We further studied the generality of our strategy regarding the polyfluoroarenes. 1,2,4,5-Tetrafluorobenzene was efficiently arylated to deliver 3ba in 78% yield. Upon extending the reaction time, 1,3,4,5-tetrafluorobenzene afforded 3ca in 53% yield along with 9% of the bisarylated product. The arylation of 1,2,3,4-tetrafluorobenzene was revealed to be relatively sluggish, forming 3da in 38% yield. Less electron-deficient arenes, such as 1,3,5-trifluorobenzene and 2,3,5,6-tetrafluoroanisole, required higher reaction temperature to accomplish the desired arylation, forming 3ea and 3fa. Polyfluoroarenes carrying trifluoromethyl, chlorine, and ester functional groups were tolerated, furnishing the corresponding products in excellent yields (3ga–3ia). In contrast, tetrafluoropyridine was less reactive (3ja). Interestingly, heteroarenes such as caffeine, doxofylline and 4-methyloxazole were successfully arylated (3ka, 3la, 3ma).

Subsequently, we investigated the incorporation of the pentafluorophenyl motif into more complex molecular frameworks including drugs and natural products. Hence, a Flurbiprofen-derived sulfonium salt was smoothly arylated to 4. The pentafluorophenyl unit was selectively installed on the electron-rich aromatic ring of Atomoxetine, forming 5 in 89% yield. Under otherwise identical conditions, nitrogen-containing drug Pyriproxyphen was functionalized, mirroring its utility in late-stage transformation. Likewise, the Clofibrate analogue 7 was prepared with high efficiency. Notably, modifications of bio-relevant natural products, such as D-salicin and δ-Tocopherol, were achieved in good yields (8, 9). Additionally, the incorporation of a heteroarene, such as caffeine, was coupled to complex drug molecules (10, 11, Scheme 3).

Scheme 3 Late-stage incorporation of pentafluorobenzene or caffeine into drugs and natural products.
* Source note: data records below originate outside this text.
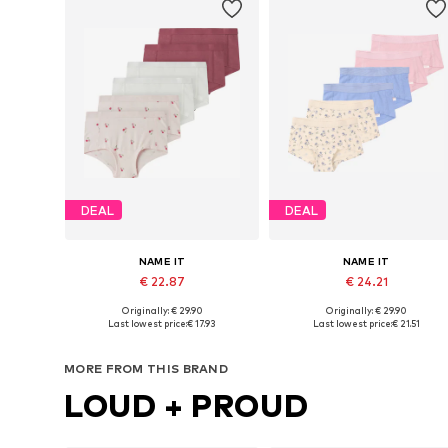
DEAL
DEAL
NAME IT
NAME IT
€ 22.87
€ 24.21
Originally: € 29.90
Originally: € 29.90
Available in many sizes
Available in many sizes
Last lowest price:
€ 17.93
Last lowest price:
€ 21.51
Add to basket
Add to basket
MORE FROM THIS BRAND
LOUD + PROUD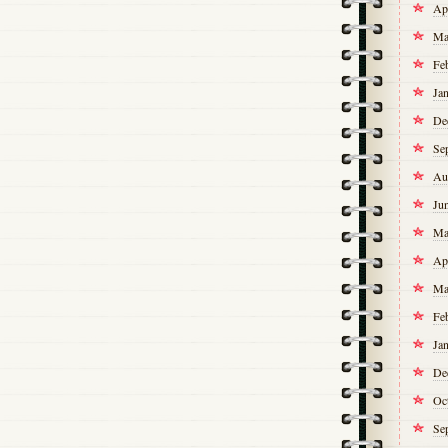
Ap
Ma
Fe
Ja
De
Se
Au
Ju
Ma
Ap
Ma
Fe
Ja
De
Oc
Se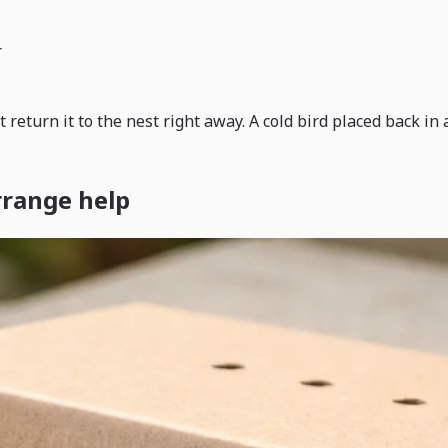
r
t return it to the nest right away. A cold bird placed back i
rrange help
Unless otherwise specified, reaction conditions: arylsulfonium salt 2 (0.20 mmol, 1.0 equiv.), polyfluoroarene or caffeine 1 (2.0 mmol, 10.0 equiv.), [Ru(OPiv)₂(p-cymene)] (10 mol%), PivOH (30 mol%), K₂CO₃ (0.46 mmol, 2.3 equiv.), tBuCN (220 µL), under N₂ at 120 °C for 24 h, isolated yields were reported. [a] Caffeine (1.0 mmol, 5.0 equiv.) was used, tBuCN (300 µL). [b] tBuCN (300 µL).

Non-ruthenacycle intermediates for arylation

Within ruthenium-catalyzed C–H arylation, oxidative addition was recognized as the key rate-determining step.^43,44,66 Extensive studies revealed the crucial role of cycloruthenated intermediates for the oxidative addition of aryl halides onto ruthenium.^48–66 Moreover, recent findings highlighted mono- and bis-cycloruthenated complexes as possible intermediates for the oxidative addition (Scheme 4A).^{52–58,60–62} Likewise, in ruthenium-catalyzed C–H arylation without directing groups, mono-cycloruthenated intermediates formed in the presence of benzoate proved critical for activating the aryl halide (Scheme 4A, middle).^19,59 To shed light on the catalyst mode of action for the undirected C–H arylation with arylsulfonium salts, a set of mechanistic experiments was carried out. Intramolecular and intermolecular competition experiments between aryl bromides and arylsulfonium salts were performed. Although aryl bromides proved to be generally viable arylating reagents in ruthenium catalysis, we found that arylsulfonium salts outperformed aryl bromides under our standard conditions, providing a useful linchpin for further transformations of bromo-containing products (Scheme 4B). To verify the viability of a non-ruthenacycle intermediate, we carried out the desired C–H arylation in the presence of D₂O under standard conditions.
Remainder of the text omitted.